I Have Something to Say

Please Accept My Humble Plea to Never Send Me a Christmas Card Again

They will fill my trash faster than I can say “This one’s from Aunt Trudy.”

A smiling family on a Christmas card, torn in half.
Photo illustration by Slate. Photo by Getty Images Plus.

Around this time each December, my wife and I consider sending holiday cards. “We have so many good photos of us,” she’ll say. “How cute would that be, a little note to our family and friends,” I’ll say.

Then the cards start coming in the mail. We open each envelope: “Huh, looks like a Christmas card.” We acknowledge the sender: “This one’s from Aunt Trudy.” If there’s a photo of kids or pets, we’ll give it a look: “Little Ramona, what a rascal!”

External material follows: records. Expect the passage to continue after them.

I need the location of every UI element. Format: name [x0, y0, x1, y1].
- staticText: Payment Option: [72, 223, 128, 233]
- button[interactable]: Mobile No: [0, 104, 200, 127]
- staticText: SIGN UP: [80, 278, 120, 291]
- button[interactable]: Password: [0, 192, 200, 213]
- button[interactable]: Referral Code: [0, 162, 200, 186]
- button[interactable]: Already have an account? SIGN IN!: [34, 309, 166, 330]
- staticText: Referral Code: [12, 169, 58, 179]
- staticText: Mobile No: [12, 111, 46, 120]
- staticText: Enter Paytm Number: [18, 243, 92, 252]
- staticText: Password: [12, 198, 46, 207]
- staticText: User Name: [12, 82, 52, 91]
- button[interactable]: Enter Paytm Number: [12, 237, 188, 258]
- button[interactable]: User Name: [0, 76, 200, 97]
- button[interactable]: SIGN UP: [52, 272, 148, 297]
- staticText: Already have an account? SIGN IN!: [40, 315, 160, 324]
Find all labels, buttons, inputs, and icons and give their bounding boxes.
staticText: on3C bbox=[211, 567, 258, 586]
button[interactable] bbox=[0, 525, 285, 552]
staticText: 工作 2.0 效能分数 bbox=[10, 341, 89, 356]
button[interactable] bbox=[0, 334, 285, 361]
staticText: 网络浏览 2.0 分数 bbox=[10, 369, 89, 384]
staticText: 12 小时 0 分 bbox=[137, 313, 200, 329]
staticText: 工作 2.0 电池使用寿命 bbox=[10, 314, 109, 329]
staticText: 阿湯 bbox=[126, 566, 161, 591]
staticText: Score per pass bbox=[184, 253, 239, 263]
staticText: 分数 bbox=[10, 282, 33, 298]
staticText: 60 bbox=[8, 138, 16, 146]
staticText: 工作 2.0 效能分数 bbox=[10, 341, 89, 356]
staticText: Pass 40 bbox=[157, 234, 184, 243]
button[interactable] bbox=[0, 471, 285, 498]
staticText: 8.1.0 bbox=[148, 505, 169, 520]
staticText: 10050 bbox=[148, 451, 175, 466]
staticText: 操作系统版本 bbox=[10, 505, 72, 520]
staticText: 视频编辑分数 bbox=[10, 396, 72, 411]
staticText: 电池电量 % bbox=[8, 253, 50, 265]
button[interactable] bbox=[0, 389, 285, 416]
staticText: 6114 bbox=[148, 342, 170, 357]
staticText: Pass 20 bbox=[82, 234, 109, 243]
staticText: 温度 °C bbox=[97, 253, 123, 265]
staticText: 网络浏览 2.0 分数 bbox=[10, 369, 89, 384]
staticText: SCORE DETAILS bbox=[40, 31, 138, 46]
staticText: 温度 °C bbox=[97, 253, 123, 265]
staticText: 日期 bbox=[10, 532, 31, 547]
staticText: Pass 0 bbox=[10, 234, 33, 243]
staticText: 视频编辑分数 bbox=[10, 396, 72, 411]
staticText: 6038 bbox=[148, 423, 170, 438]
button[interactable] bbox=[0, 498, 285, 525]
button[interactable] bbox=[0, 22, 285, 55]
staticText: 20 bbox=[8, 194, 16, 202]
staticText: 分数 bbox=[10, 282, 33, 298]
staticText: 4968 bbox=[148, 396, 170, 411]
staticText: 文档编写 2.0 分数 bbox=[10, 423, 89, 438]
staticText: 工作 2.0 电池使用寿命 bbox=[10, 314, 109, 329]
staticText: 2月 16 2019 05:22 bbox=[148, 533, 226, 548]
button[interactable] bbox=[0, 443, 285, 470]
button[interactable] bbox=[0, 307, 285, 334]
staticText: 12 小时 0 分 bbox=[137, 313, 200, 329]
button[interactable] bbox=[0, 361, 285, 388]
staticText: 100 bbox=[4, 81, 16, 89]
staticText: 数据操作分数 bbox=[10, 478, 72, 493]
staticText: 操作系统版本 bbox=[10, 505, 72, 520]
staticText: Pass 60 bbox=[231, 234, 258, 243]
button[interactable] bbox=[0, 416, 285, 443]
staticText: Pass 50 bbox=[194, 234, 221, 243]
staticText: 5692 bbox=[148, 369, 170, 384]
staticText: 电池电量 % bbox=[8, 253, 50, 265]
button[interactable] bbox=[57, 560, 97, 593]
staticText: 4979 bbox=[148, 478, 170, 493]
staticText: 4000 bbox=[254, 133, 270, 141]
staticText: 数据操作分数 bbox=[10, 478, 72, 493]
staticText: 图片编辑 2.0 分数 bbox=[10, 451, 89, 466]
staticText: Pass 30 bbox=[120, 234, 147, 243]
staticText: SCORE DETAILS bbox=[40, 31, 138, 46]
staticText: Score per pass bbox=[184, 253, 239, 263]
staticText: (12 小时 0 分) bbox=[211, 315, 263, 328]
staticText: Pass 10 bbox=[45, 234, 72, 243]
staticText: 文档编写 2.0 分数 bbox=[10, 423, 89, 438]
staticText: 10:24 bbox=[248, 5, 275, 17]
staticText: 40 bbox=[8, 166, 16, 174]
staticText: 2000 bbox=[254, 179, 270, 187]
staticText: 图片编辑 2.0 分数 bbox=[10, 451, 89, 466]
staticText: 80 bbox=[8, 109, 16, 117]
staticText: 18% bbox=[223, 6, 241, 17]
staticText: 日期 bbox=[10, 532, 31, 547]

Then it goes in the trash.

The lifespan of a holiday card is brief and brutal, at least in our home. It spends maybe a minute on its journey from mailbox to garbage bin, first inspiring a fleeting moment of warmth, then a day or two of guilt as I watch the faces of my loved ones molder under dirty tissues and scraps of food. Knowing this, I’ve never been able to bring myself to make and send them. Personalized cards can get pricey, and while each stamp is only 55 cents, did you know that 55 cents is more than half a dollar? I’d rather throw my money directly into a dumpster than spend it forcing my friends and relatives to do the same to a picture of me.

Don’t get me wrong: I go nuts for most of the tacky and treacly joys of the season. I play the Hanson Christmas album on repeat. I weep at every stupid commercial about a kid getting her Christmas wish. I positively twinkle at the sight of an inflatable reindeer billowing in a front yard. But holiday cards just don’t do it for me, and I believe I’m in the right here.

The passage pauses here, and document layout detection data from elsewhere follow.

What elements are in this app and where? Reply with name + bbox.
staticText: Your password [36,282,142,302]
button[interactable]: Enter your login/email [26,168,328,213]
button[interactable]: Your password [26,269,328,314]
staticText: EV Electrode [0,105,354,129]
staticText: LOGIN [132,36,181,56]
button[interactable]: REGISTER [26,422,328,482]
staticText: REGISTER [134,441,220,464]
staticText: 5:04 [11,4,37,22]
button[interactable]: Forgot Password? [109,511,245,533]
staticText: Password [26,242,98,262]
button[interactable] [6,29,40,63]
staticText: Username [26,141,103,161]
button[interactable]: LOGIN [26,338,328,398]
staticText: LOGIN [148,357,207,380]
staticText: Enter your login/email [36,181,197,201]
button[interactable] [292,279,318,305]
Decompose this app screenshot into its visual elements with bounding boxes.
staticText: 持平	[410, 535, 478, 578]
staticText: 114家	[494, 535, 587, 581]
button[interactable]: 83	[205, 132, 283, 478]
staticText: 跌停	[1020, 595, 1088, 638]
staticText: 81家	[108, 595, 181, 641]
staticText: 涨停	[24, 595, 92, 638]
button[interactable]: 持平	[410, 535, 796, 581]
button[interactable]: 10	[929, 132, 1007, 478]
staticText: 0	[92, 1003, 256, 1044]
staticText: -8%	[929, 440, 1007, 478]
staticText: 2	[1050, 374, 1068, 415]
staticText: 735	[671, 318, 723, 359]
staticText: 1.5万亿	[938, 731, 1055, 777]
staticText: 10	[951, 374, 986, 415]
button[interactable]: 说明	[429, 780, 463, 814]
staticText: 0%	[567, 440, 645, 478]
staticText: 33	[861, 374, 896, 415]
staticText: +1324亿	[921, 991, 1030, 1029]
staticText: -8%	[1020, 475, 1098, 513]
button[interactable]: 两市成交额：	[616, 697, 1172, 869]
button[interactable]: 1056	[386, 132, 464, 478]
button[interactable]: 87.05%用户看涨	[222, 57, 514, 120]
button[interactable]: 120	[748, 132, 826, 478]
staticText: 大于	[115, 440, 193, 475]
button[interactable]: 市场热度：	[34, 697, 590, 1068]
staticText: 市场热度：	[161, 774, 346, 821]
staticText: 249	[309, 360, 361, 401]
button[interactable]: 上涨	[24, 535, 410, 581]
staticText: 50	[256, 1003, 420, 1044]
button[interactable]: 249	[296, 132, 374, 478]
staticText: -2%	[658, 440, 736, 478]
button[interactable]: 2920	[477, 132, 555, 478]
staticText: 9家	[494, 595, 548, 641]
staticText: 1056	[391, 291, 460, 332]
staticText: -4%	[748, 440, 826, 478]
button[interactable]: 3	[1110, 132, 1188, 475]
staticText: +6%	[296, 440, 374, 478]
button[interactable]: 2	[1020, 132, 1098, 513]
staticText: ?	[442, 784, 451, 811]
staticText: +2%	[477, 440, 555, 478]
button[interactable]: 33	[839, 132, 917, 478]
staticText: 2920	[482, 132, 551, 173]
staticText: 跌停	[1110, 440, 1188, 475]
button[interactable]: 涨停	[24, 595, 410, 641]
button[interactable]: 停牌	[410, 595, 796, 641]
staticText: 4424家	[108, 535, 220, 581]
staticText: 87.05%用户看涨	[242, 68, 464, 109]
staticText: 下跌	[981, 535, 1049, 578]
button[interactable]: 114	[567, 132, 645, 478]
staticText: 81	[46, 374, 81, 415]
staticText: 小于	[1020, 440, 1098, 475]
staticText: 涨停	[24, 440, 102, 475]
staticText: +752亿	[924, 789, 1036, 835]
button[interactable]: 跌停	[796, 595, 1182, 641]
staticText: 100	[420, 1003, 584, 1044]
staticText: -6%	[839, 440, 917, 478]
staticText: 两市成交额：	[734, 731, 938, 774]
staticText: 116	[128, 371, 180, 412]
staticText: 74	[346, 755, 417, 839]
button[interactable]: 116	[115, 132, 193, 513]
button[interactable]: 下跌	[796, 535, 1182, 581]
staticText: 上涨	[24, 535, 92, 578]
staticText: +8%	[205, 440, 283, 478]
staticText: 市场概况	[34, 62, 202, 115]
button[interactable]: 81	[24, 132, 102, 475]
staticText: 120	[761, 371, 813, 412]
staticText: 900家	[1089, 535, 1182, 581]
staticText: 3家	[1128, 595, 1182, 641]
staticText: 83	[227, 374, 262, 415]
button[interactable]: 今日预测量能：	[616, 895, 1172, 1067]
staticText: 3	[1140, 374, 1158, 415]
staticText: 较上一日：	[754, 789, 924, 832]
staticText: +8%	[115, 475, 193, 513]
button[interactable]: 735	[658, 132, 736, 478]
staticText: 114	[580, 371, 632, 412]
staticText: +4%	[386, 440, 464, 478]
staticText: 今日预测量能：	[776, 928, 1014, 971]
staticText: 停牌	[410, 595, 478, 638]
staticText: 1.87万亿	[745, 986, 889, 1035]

I’m sure you think I’m an insufferable Scrooge. “Cards are pretty. Just prop them up on a ledge until New Year’s, like everyone else,” you’ll say. “It’s nice to know that people are thinking of you,” you’ll say. “This is how I get updates on all those family friends I never see,” you’ll say. “Do you hate photos of your sister’s kids?” you’ll ask.

I say I don’t have any open “ledges” in my tiny apartment, and I don’t want to spend the month knocking over and re-straightening little slices of paper on my windowsills. Plus, a lot of these cards are actually just two-sided sheets of cardstock! I’m supposed to keep a stack of paper on my imaginary mantle? Or destroy my wall paint with tape?

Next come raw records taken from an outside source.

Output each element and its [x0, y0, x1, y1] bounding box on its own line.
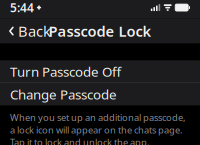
button[interactable]: Change Passcode	[0, 83, 200, 105]
staticText: 5:44	[10, 0, 34, 16]
button[interactable]: Turn Passcode Off	[0, 61, 200, 83]
button[interactable]: Back	[2, 19, 57, 43]
staticText: Turn Passcode Off	[10, 63, 121, 80]
staticText: When you set up an additional passcode, …	[10, 111, 186, 145]
staticText: Back	[18, 21, 51, 41]
staticText: Passcode Lock	[48, 21, 152, 41]
staticText: Change Passcode	[10, 85, 117, 103]
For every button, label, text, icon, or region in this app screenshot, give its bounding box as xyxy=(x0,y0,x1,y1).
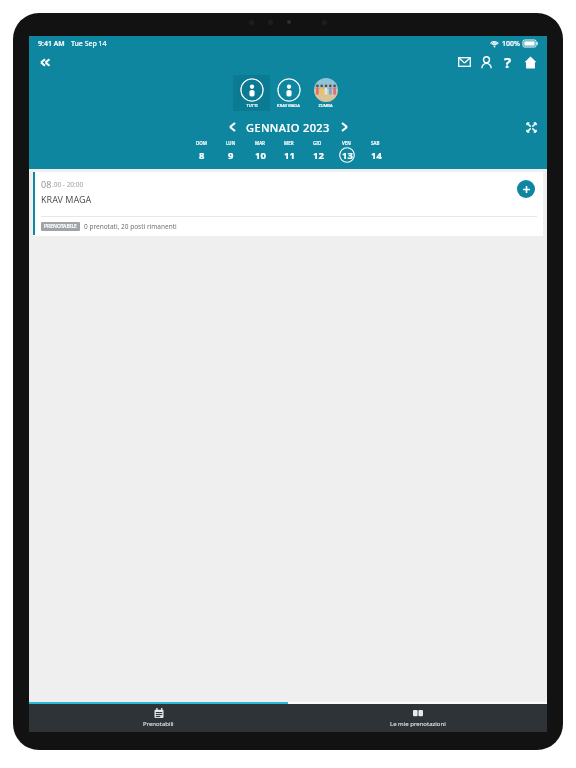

Also, let’s be honest here. The jury’s out on how much personal sentiment really goes into each individual piece of a mass-produced mailing. If I’m being generous, I’d say it’s about half as much as the last comment someone left you on Instagram, and only because your uncle had to spend two minutes trying to remember whether it was you or your brother who relocated in August.

Speaking of which: Are you on social media? If so, you’ve probably already seen your second cousin’s baby bump, heard about your high school frenemy’s MLM “side hustle,” slogged through a zillion photos of every infant you know, and learned that your mom’s friend’s son got engaged at the Magic Kingdom. Before December is over, you’ll probably be served several outtakes from all their holiday photo shoots, too. By the time their cards come, you’ll have already seen those matching linen beach pants and “Merry and Bright” cocoa mugs. Who needs a hard copy?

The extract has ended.